Machine learning in trading: theory, models, practice and algo-trading - page 3530

 
Maxim Dmitrievsky #:

I admit that there is a rational grain in your research, but it is very difficult to perceive. Perhaps some thesaurus is needed. For example, what is probability structure damage :)

Personally, I've given up and just flip through
 
mytarmailS #:
Personally, I've given up and am just flipping
😀
 
Maxim Dmitrievsky #:

I admit that there is a rational grain in your research, but it is very difficult to perceive. Perhaps some thesaurus is needed. For example, what is probability structure damage :)

Look, in the figure below I have hastily depicted the process of the phenomenon I am talking about.


We have three predictors P0, P1, P2, we have estimated their quantum segments to bias the probability to one of the two classes with respect to the subsample, strong biases to one are marked in green and to zero in blue, red are those that have not passed the estimated threshold - it is not known at the current iteration to which class they should be assigned.

After evaluation we need to choose which quantum segment to exclude (to make a split) - I consider in the example two conditional variants - V1 and V2.

The quantum segment on which the split was made becomes grey in the figure. That quantum segment, which contains the same responses (line indices) as the grey one - is crossed out with a grey line. The loss of examples in the undefined region (red) is not reflected in the figure.

If we choose option V1, we can see that we have two quantum segments, which will lose a part of examples and will have a small probability shift with respect to the subsample when evaluating them - this loss is called Damage. After Damage these quantum segments will fall into the uncertainty zone and become red in colour.

If we choose option V2, we see that only one quantum segment on predictor P1 is damaged, while on predictor P2 a new quantum segment of blue colour has appeared, which has taken a part of examples from green quantum segment and red uncertainty area. This is the kind of gradual opening of the range that I called a structure that is initially hidden but gradually reveals itself, and choosing to just split on the best metric can cause it to become corrupted and fail to reveal itself. This is essentially branching the tree within the predictor on new iterations. Earlier I showed how such quantum splits disappear with each iteration, now I was able to understand the cause and am trying to control this process.

And, although the figure shows the process for quantum segments as a whole (two splits limiting the range of the predictor at once), but a similar process happens in any tree construction, only there one quantum segment is selected, but a group of quantum segments - from and to.

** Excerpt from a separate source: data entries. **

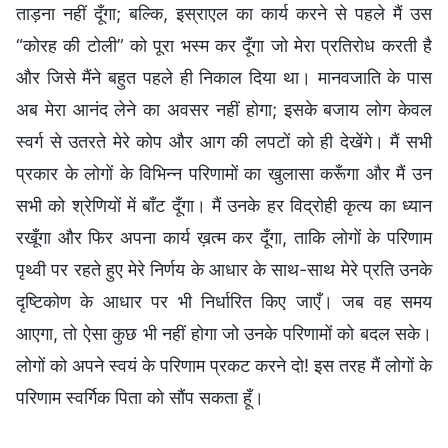
ताड़ना नहीं दूँगा; बल्कि, इस्राएल का कार्य करने से पहले मैं उस
“कोरह की टोली” को पूरा भस्म कर दूँगा जो मेरा प्रतिरोध करती है
और जिसे मैंने बहुत पहले ही निकाल दिया था। मानवजाति के पास
अब मेरा आनंद लेने का अवसर नहीं होगा; इसके बजाय लोग केवल
स्वर्ग से उतरते मेरे कोप और आग की लपटों को ही देखेंगे। मैं सभी
प्रकार के लोगों के विभिन्न परिणामों का खुलासा करूँगा और मैं उन
सभी को श्रेणियों में बाँट दूँगा। मैं उनके हर विद्रोही कृत्य का ध्यान
रखूँगा और फिर अपना कार्य ख़त्म कर दूँगा, ताकि लोगों के परिणाम
पृथ्वी पर रहते हुए मेरे निर्णय के आधार के साथ-साथ मेरे प्रति उनके
दृष्टिकोण के आधार पर भी निर्धारित किए जाएँ। जब वह समय
आएगा, तो ऐसा कुछ भी नहीं होगा जो उनके परिणामों को बदल सके।
लोगों को अपने स्वयं के परिणाम प्रकट करने दो! इस तरह मैं लोगों के
परिणाम स्वर्गिक पिता को सौंप सकता हूँ।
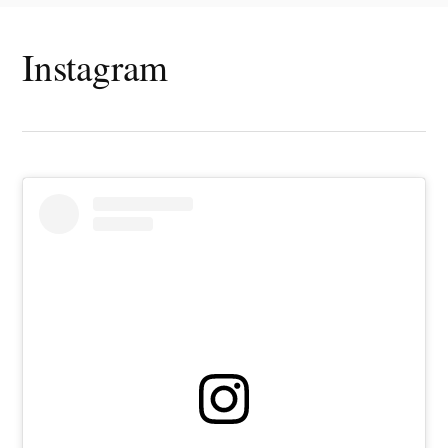
Instagram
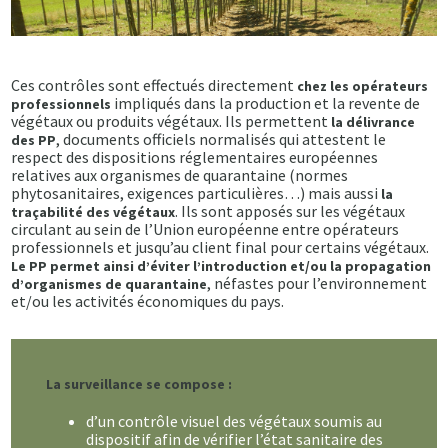
Ces contrôles sont effectués directement
chez les opérateurs
impliqués dans la production et la revente de
professionnels
végétaux ou produits végétaux. Ils permettent
la délivrance
, documents officiels normalisés qui attestent le
des PP
respect des dispositions réglementaires européennes
relatives aux organismes de quarantaine (normes
phytosanitaires, exigences particulières…) mais aussi
la
. Ils sont apposés sur les végétaux
traçabilité des végétaux
circulant au sein de l’Union européenne entre opérateurs
professionnels et jusqu’au client final pour certains végétaux.
Le PP permet ainsi d’éviter l’introduction et/ou la propagation
, néfastes pour l’environnement
d’organismes de quarantaine
et/ou les activités économiques du pays.
La surveillance se compose :
d’un contrôle visuel des végétaux soumis au
dispositif afin de vérifier l’état sanitaire des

And, the choice of a split only on the basis of the best indicators of such metrics as Gini, entropy or logloss can significantly worsen the choice from among the obtained results of split estimation at the subsequent iterations of tree model building.

 
Aleksey Vyazmikin #:

See, in the picture below I've hastily depicted the process of the phenomenon I'm talking about.

So isn't clustering of features the same thing? You divide it into subsamples with similar samples and see what the probability is. You don't have to go into the hollow of the tree.

 
Maxim Dmitrievsky #:

Well, isn't clustering traits the same thing? You split into subsamples with similar samples and see what the probability is. You don't have to go into the hollow of the tree.

Heh.

Here's a look at what the predictor looks like in terms of clusters - from your own sample - see how much overlap there is in the ranges of the predictor? I don't think that's good.

In general, well, different methods, although at first glance something similar happens.

In general, I wanted to show about "damage" in the last post - well, if it's not clear, then fine....

 
Aleksey Vyazmikin #:

If we choose option V2, we see that only one quantum band on predictor P1 is corrupted, while on predictor P2 there is a new quantum band in blue colour, which took part of examples from green quantum band and red uncertainty region. This is the kind of gradual opening of the range that I called a structure that is initially hidden but gradually reveals itself, and choosing to just split on the best metric can cause it to become corrupted and fail to reveal itself. This is essentially branching the tree within the predictor on new iterations. Earlier I showed how such quantum splits disappear with each iteration, now I was able to understand the reason and I am trying to control this process.

Again your ideas about splits/quanta are not true.
The quantum will not appear in the P2 predictor in the form of consecutive examples (which you have in blue).
Each column will have a different row order after sorting (for both quant and split detection) (except for duplicate columns). For example:
P1: 9,6,4,7,1,8,5,0,3,2
P2: 0,2,4,6,8,1,3,5,7,9
So, if you removed the split/quant from P1 with rows 4,7,1, P2 will have the true numbers of those rows removed and they will not be in a row, but chaotic - and cannot form a quantum.
P2: 0,2,4,6,8,1,3,5,7,9

You should make printouts by strings and check your ideas, otherwise you are wasting your time for nothing ... It's obvious that the order of the lines will be different. But apparently it is obvious only when you look through a lot of printouts.

 
Aleksey Vyazmikin #:

Heh...

Here's a look at what the predictor looks like by cluster - based on your own sample - see how much overlap there is in the predictor ranges? I don't think that's good.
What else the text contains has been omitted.